Hebrew SeniorLife’s own Dalia Cohen, Senior Clinical Dietitian at Hebrew Rehabilitation Center, was nominated, selected, and recently sworn in to serve as a member of this commission.
As Dalia says, “The Commission will be on the cutting edge of public policy, and be able to make a real difference in the lives of our state’s older adults. Among other issues, the Commission will study the effects of malnutrition in older adults, and ways to reduce the incidence and impact it has on seniors and the health care industry. Malnutrition can have terrible repercussions on quality of life, and can put a heavy burden on health care spending. Luckily, we believe that malnutrition is preventable, and we aim to find new ways to reduce the incidence of malnutrition in Massachusetts seniors.”

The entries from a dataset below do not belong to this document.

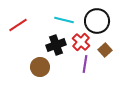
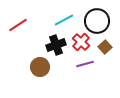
cyan line: rotated 42 degrees counterclockwise
brown square: moved 3 px up
purple line: rotated 66 degrees clockwise
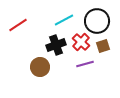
brown square: moved 2 px left, 1 px up; rotated 24 degrees clockwise
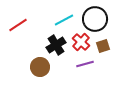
black circle: moved 2 px left, 2 px up
black cross: rotated 12 degrees counterclockwise
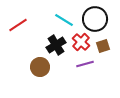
cyan line: rotated 60 degrees clockwise
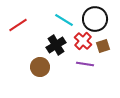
red cross: moved 2 px right, 1 px up
purple line: rotated 24 degrees clockwise
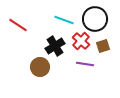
cyan line: rotated 12 degrees counterclockwise
red line: rotated 66 degrees clockwise
red cross: moved 2 px left
black cross: moved 1 px left, 1 px down
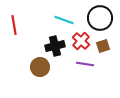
black circle: moved 5 px right, 1 px up
red line: moved 4 px left; rotated 48 degrees clockwise
black cross: rotated 18 degrees clockwise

So what can you do to prevent malnutrition in seniors you love? The most important thing is to be observant. If you notice that your loved one is losing weight, gaining weight, seems weak, or has wounds that are slow to heal, speak up. Ask your loved one about their daily eating habits, and take a peak in the kitchen to see what kinds of foods are in stock. Most importantly, encourage your loved one to talk to their doctor about their nutritional needs.